TSMC may be moving into solar cells
By Michael W. Jones
Semiconductor chip manufacturing is finally becoming a maturing technology, which may lead some current giants in the field to seek new growth markets in which to operate, such as building solar cells.
Taiwan Semiconductor Manufacturing (TSMC), the giant of silicon chip manufacturing business and one of the firms responsible for the steady drop in chip prices over the last twenty years, may be about to duplicate that feat in another industry. TSMC is the world’s largest dedicated independent semiconductor foundry, producing chops to the designs of companies such as Qualcomm, AMD, Altera, Broadcom, Conexant, Marvell, NVIDIA, VIA, and Intel.
The economies of scale made possible by giant silicon factories such as TSMC and others have resulted in the tumbling prices of computer chips of all kinds over the last two decades, allowing us to build more and more sophisticated technological devices at costs that enable their worldwide, affordable introduction to consumers.
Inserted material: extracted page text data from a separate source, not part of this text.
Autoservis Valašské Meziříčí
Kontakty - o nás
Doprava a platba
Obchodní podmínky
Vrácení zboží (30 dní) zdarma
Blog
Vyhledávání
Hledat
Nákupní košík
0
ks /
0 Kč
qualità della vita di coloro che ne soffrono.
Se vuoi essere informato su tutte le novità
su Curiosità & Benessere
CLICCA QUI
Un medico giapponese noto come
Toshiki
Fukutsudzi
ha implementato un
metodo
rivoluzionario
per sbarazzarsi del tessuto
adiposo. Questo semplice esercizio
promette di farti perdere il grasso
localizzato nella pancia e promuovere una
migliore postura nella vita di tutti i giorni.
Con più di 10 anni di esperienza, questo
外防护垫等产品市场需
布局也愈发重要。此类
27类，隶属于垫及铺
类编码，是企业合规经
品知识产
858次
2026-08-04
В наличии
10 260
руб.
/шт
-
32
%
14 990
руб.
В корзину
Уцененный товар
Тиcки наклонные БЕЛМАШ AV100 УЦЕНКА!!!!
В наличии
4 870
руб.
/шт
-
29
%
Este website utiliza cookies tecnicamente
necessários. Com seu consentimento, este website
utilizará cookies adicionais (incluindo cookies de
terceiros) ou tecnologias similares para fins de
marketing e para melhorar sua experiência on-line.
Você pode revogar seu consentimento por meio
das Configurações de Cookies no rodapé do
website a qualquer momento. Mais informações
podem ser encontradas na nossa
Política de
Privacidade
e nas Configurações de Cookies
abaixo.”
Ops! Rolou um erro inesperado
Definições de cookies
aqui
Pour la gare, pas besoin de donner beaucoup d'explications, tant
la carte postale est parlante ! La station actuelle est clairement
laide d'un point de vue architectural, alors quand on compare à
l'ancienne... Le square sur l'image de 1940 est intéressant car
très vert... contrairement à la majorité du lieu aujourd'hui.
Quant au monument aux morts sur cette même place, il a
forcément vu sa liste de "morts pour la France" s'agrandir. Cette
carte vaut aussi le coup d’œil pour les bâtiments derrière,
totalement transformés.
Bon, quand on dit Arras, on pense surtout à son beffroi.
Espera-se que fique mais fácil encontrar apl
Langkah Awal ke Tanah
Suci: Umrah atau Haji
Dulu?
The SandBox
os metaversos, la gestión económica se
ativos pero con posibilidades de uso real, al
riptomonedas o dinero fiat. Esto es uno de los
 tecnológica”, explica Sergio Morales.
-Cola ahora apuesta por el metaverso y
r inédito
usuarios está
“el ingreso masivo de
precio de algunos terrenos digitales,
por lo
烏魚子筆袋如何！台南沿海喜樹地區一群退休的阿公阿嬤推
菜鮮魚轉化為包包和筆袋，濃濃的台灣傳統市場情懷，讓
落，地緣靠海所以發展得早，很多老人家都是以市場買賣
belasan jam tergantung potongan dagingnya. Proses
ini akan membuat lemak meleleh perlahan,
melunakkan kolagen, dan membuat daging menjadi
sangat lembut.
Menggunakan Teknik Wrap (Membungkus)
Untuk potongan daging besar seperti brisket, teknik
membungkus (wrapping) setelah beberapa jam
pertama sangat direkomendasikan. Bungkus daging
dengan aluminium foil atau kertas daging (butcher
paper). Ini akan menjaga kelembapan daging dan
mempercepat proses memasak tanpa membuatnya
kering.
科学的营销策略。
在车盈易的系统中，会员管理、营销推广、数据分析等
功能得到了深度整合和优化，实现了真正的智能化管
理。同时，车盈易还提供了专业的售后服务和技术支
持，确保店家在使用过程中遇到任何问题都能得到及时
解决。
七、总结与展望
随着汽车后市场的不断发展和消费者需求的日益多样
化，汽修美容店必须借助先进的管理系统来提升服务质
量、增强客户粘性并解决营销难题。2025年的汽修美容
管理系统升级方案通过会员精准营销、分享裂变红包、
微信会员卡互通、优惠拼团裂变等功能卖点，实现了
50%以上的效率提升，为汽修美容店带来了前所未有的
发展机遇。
The growth of the semiconductor marketplace has slowed, leading TSMC, and other similar firms, to look into expanding into other technologies.
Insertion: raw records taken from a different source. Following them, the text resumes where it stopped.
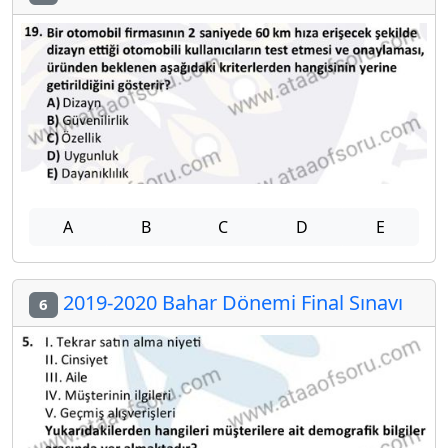
A
B
C
D
E
2019-2020 Bahar Dönemi Final Sınavı
6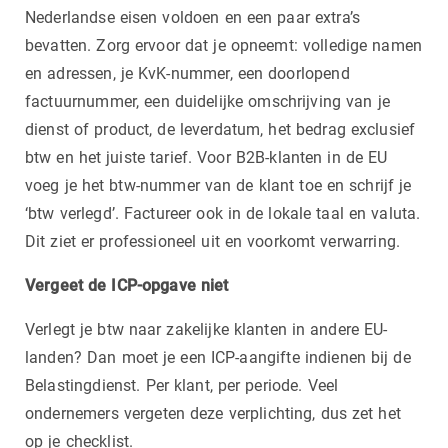
Nederlandse eisen voldoen en een paar extra’s
bevatten. Zorg ervoor dat je opneemt: volledige namen
en adressen, je KvK-nummer, een doorlopend
factuurnummer, een duidelijke omschrijving van je
dienst of product, de leverdatum, het bedrag exclusief
btw en het juiste tarief. Voor B2B-klanten in de EU
voeg je het btw-nummer van de klant toe en schrijf je
‘btw verlegd’. Factureer ook in de lokale taal en valuta.
Dit ziet er professioneel uit en voorkomt verwarring.
Vergeet de ICP-opgave niet
Verlegt je btw naar zakelijke klanten in andere EU-
landen? Dan moet je een ICP-aangifte indienen bij de
Belastingdienst. Per klant, per periode. Veel
ondernemers vergeten deze verplichting, dus zet het
op je checklist.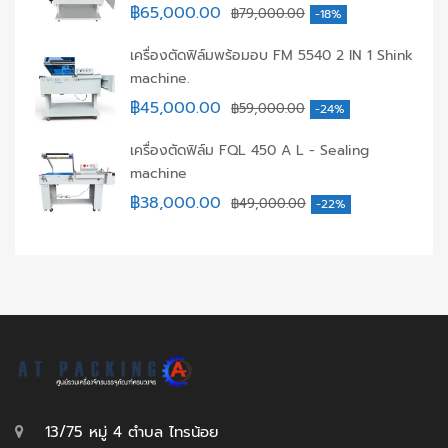
฿
65,000.00
฿
79,000.00
-18%
เครื่องตัดฟิล์มพร้อมอบ FM 5540 2 IN 1 Shink
machine.
฿
45,000.00
฿
59,000.00
-24%
เครื่องตัดฟิล์ม FQL 450 A L - Sealing
machine
฿
38,000.00
฿
49,000.00
-22%
13/75 หมู่ 4 ตำบล ไทรน้อย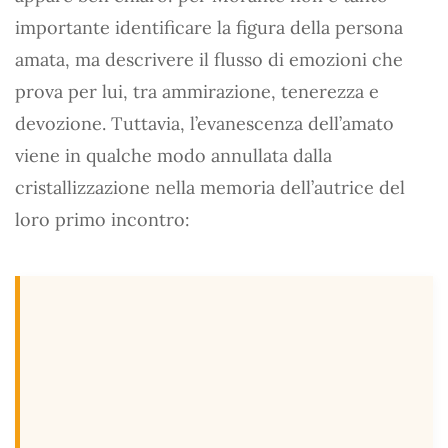
importante identificare la figura della persona
amata, ma descrivere il flusso di emozioni che
prova per lui, tra ammirazione, tenerezza e
devozione. Tuttavia, l’evanescenza dell’amato
viene in qualche modo annullata dalla
cristallizzazione nella memoria dell’autrice del
loro primo incontro: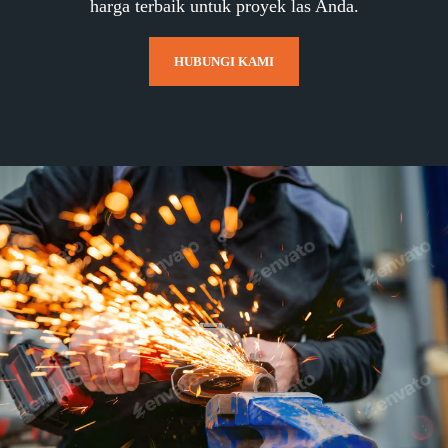
harga terbaik untuk proyek las Anda.
HUBUNGI KAMI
TSMC, for one, is looking at expanding into the solar cell and LED lamp manufacturing business, according to a New York Times story. Solar cells (also called photovoltaic cells) are devices that convert light directly into electricity via the photovoltaic effect. LED lamps are a type of solid state lighting that uses light-emitting diodes as the source of the light. Both of these technologies are important components of the green manufacturing and use of electricity. Both are too expensive today to achieve their true potential.
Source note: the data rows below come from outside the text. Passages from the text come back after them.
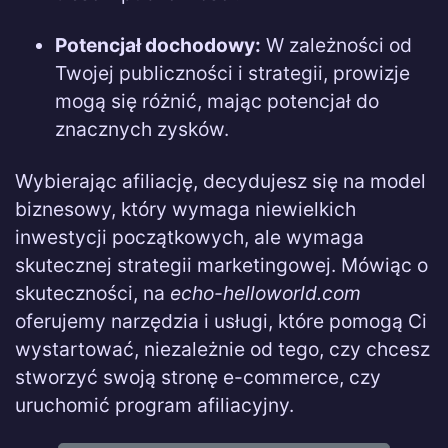
Potencjał dochodowy:
W zależności od
Twojej publiczności i strategii, prowizje
mogą się różnić, mając potencjał do
znacznych zysków.
Wybierając afiliację, decydujesz się na model
biznesowy, który wymaga niewielkich
inwestycji początkowych, ale wymaga
skutecznej strategii marketingowej. Mówiąc o
skuteczności, na
echo-helloworld.com
oferujemy narzędzia i usługi, które pomogą Ci
wystartować, niezależnie od tego, czy chcesz
stworzyć swoją stronę e-commerce, czy
uruchomić program afiliacyjny.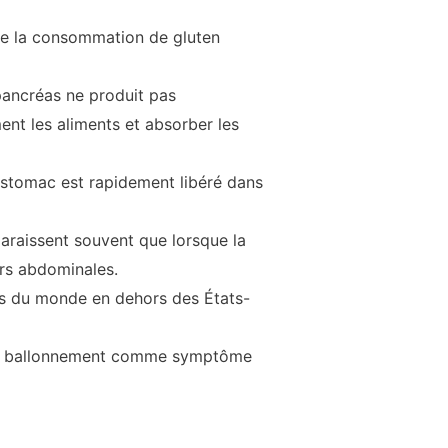
le la consommation de gluten
 pancréas ne produit pas
nt les aliments et absorber les
estomac est rapidement libéré dans
raissent souvent que lorsque la
urs abdominales.
ons du monde en dehors des États-
de ballonnement comme symptôme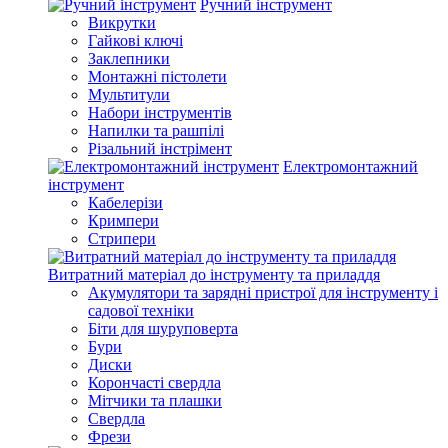
Ручний інструмент
Викрутки
Гайкові ключі
Заклепники
Монтажні пістолети
Мультитули
Набори інструментів
Напилки та рашпілі
Різальний інстрімент
Електромонтажний
інструмент
Кабелерізи
Кримпери
Стрипери
Витратний матеріал до інструменту та приладдя
Акумулятори та зарядні пристрої для інструменту і
садової техніки
Біти для шуруповерта
Бури
Диски
Корончасті свердла
Мітчики та плашки
Свердла
Фрези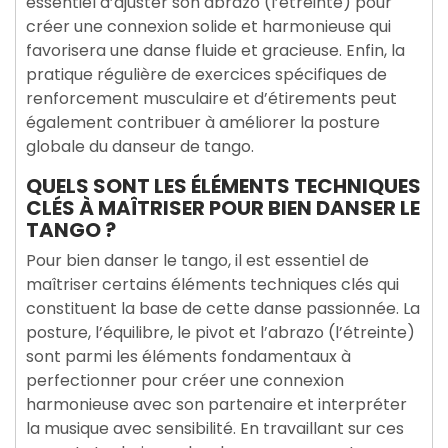
essentiel d’ajuster son abrazo (l’étreinte) pour
créer une connexion solide et harmonieuse qui
favorisera une danse fluide et gracieuse. Enfin, la
pratique régulière de exercices spécifiques de
renforcement musculaire et d’étirements peut
également contribuer à améliorer la posture
globale du danseur de tango.
QUELS SONT LES ÉLÉMENTS TECHNIQUES
CLÉS À MAÎTRISER POUR BIEN DANSER LE
TANGO ?
Pour bien danser le tango, il est essentiel de
maîtriser certains éléments techniques clés qui
constituent la base de cette danse passionnée. La
posture, l’équilibre, le pivot et l’abrazo (l’étreinte)
sont parmi les éléments fondamentaux à
perfectionner pour créer une connexion
harmonieuse avec son partenaire et interpréter
la musique avec sensibilité. En travaillant sur ces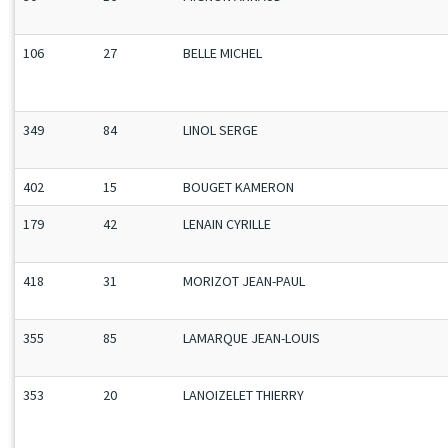
106
27
BELLE MICHEL
349
84
LINOL SERGE
402
15
BOUGET KAMERON
179
42
LENAIN CYRILLE
418
31
MORIZOT JEAN-PAUL
355
85
LAMARQUE JEAN-LOUIS
353
20
LANOIZELET THIERRY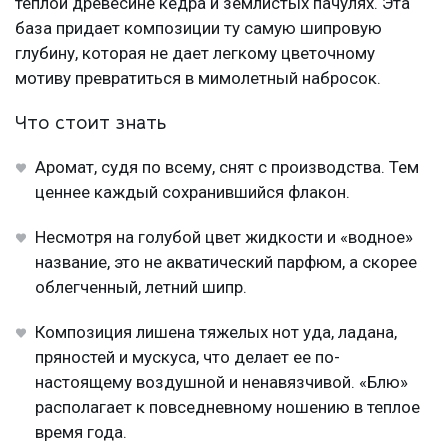
теплой древесине кедра и землистых пачулях. Эта
база придает композиции ту самую шипровую
глубину, которая не дает легкому цветочному
мотиву превратиться в мимолетный набросок.
Что стоит знать
Аромат, судя по всему, снят с производства. Тем
ценнее каждый сохранившийся флакон.
Несмотря на голубой цвет жидкости и «водное»
название, это не акватический парфюм, а скорее
облегченный, летний шипр.
Композиция лишена тяжелых нот уда, ладана,
пряностей и мускуса, что делает ее по-
настоящему воздушной и ненавязчивой. «Блю»
располагает к повседневному ношению в теплое
время года.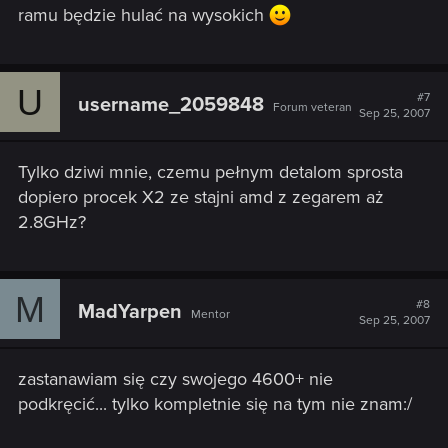
ramu będzie hulać na wysokich
U
#7
username_2059848
Forum veteran
Sep 25, 2007
Tylko dziwi mnie, czemu pełnym detalom sprosta
dopiero procek X2 ze stajni amd z zegarem aż
2.8GHz?
M
#8
MadYarpen
Mentor
Sep 25, 2007
zastanawiam się czy swojego 4600+ nie
podkręcić... tylko kompletnie się na tym nie znam:/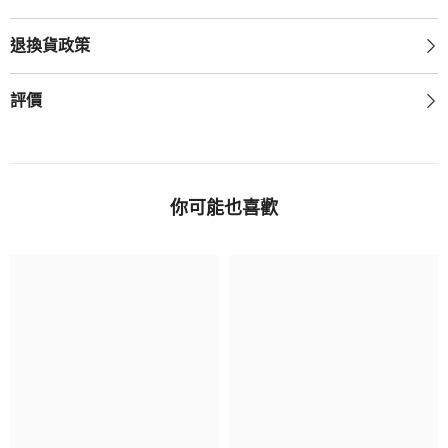
退換貨政策
評價
你可能也喜歡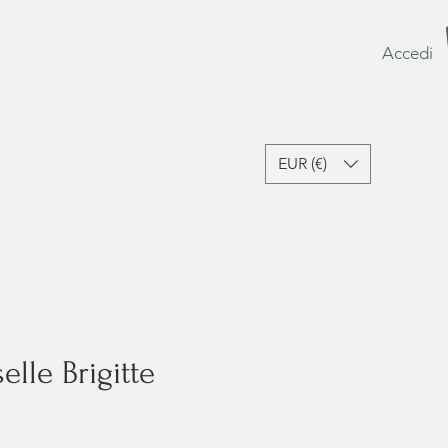
Accedi
EUR (€)
sori e Lifestyle
Ultime Occasioni
Gift Card
lle Brigitte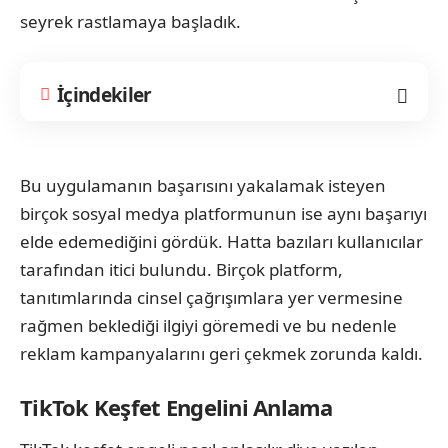
seyrek rastlamaya başladık.
İçindekiler
Bu uygulamanın başarısını yakalamak isteyen
birçok sosyal medya platformunun ise aynı başarıyı
elde edemediğini gördük. Hatta bazıları kullanıcılar
tarafından itici bulundu. Birçok platform,
tanıtımlarında cinsel çağrışımlara yer vermesine
rağmen beklediği ilgiyi göremedi ve bu nedenle
reklam kampanyalarını geri çekmek zorunda kaldı.
TikTok Keşfet Engelini Anlama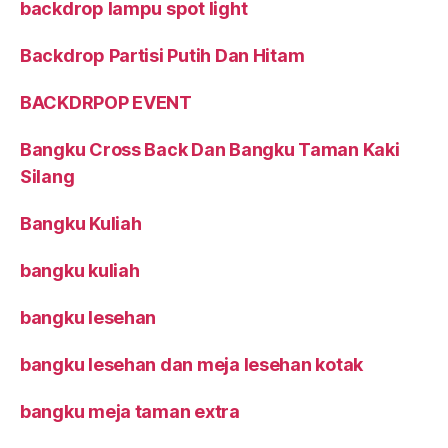
backdrop lampu spot light
Backdrop Partisi Putih Dan Hitam
BACKDRPOP EVENT
Bangku Cross Back Dan Bangku Taman Kaki
Silang
Bangku Kuliah
bangku kuliah
bangku lesehan
bangku lesehan dan meja lesehan kotak
bangku meja taman extra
Manufactures like TSMC specialize in taking existing product designs and streamlining the manufacturing process so that they can be built less expensively. That is what they have done with the semiconductor, and that is what they can be expected to do in any industry that they enter. Thus, the maturing semiconductor business, and the resulting search for growth in other industries by for-hire semiconductor makers, may make it possible for all of us to use green sources of energy and light. This change is free-market economy at its best, and may well lead to a cleaner, brighter world.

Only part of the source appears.